Alimentazione e buona salute

Il Global Burden of Disease Study (1) ha stimato per l'Italia - nel 2010 - un carico di malattia di circa 14.318.000 DALY, cioè anni di vita persi o per morte o per disabilità precoci, causati da (o strettamente connessi a) malattie non trasmissibili. Il 41,8% di questi anni è attribuibile a fattori di rischio modificabili attraverso miglioramenti della dieta (relativi a ipertensione, iperglicemia, ipercolesterolemia, elevato BMI oltre alla dieta stessa). L'alimentazione scorretta pertanto è una delle principali cause di malattie e morte precoce in Italia.

Di alimentazione e salute si è parlato anche a fine ottobre all'ultimo congresso dell'Associazione Italiana di Epidemiologia (AIE) dove si è voluto esaminare il contributo dell'epidemiologia allo studio della relazione fra alimentazione e salute, con uno sguardo anche al modo in cui le strategie di prevenzione possono inglobare e recepire le evidenze della ricerca.
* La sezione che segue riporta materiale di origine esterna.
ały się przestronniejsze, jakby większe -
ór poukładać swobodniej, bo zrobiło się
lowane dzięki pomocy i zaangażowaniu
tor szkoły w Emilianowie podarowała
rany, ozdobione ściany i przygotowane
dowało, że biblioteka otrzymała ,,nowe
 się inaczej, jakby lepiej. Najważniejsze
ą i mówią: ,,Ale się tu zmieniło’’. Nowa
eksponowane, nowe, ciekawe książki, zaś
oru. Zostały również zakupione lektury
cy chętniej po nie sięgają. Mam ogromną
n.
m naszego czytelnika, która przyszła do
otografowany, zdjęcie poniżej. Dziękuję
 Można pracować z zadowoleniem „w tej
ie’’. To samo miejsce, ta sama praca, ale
L'appuntamento congressuale dell'AIE è stato anche occasione per analizzare da vicino la situazione italiana sia in termini di abitudini alimentari a livello di popolazione, sia di strategie e interventi di promozione per una dieta corretta e di prevenzione rispetto alle malattie non trasmissibili, sia infine di sistemi di sorveglianza dei comportamenti alimentari. In particolare, sono tre i progetti presentati che fotografano la situazione italiana in ambito di alimentazione e salute.

Gli interventi per la promozione
di un'alimentazione corretta in Italia: il progetto PRO.SA

PRO.SA è una banca dati di interventi di prevenzione condotti dalla Aziende sanitarie, elaborata dal DoRS Piemonte in collaborazione con il Centro nazionale di epidemiologia, sorveglianza e promozione della salute (CNESPS) dell'Istituto Superiore di Sanità (ISS) e un gruppo di lavoro nazionale. Dal 2007, PRO.SA si è resa disponibile sperimentalmente per le 17 Regioni che hanno partecipato al Progetto del Centro nazionale per la prevenzione e il controllo delle malattie (Ccm); dal 2012 è disponibile in versione definitiva e attualmente sono tre le Regioni partecipanti: Piemonte, Emilia-Romagna, Lombardia.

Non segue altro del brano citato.